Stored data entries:
================================

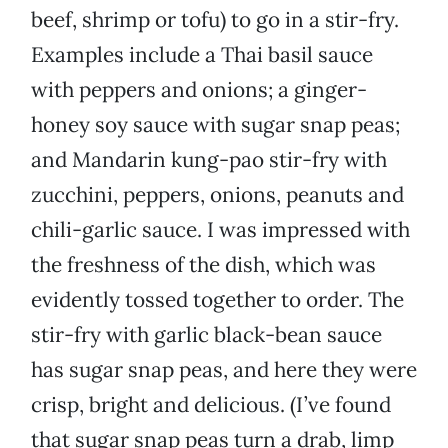
beef, shrimp or tofu) to go in a stir-fry.
Examples include a Thai basil sauce
with peppers and onions; a ginger-
honey soy sauce with sugar snap peas;
and Mandarin kung-pao stir-fry with
zucchini, peppers, onions, peanuts and
chili-garlic sauce. I was impressed with
the freshness of the dish, which was
evidently tossed together to order. The
stir-fry with garlic black-bean sauce
has sugar snap peas, and here they were
crisp, bright and delicious. (I’ve found
that sugar snap peas turn a drab, limp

================================

=== Exercise brief ===
From the records above, tally every line that contains the string "sauce"; the reply consists of that number alone.

=== Exercise response ===
4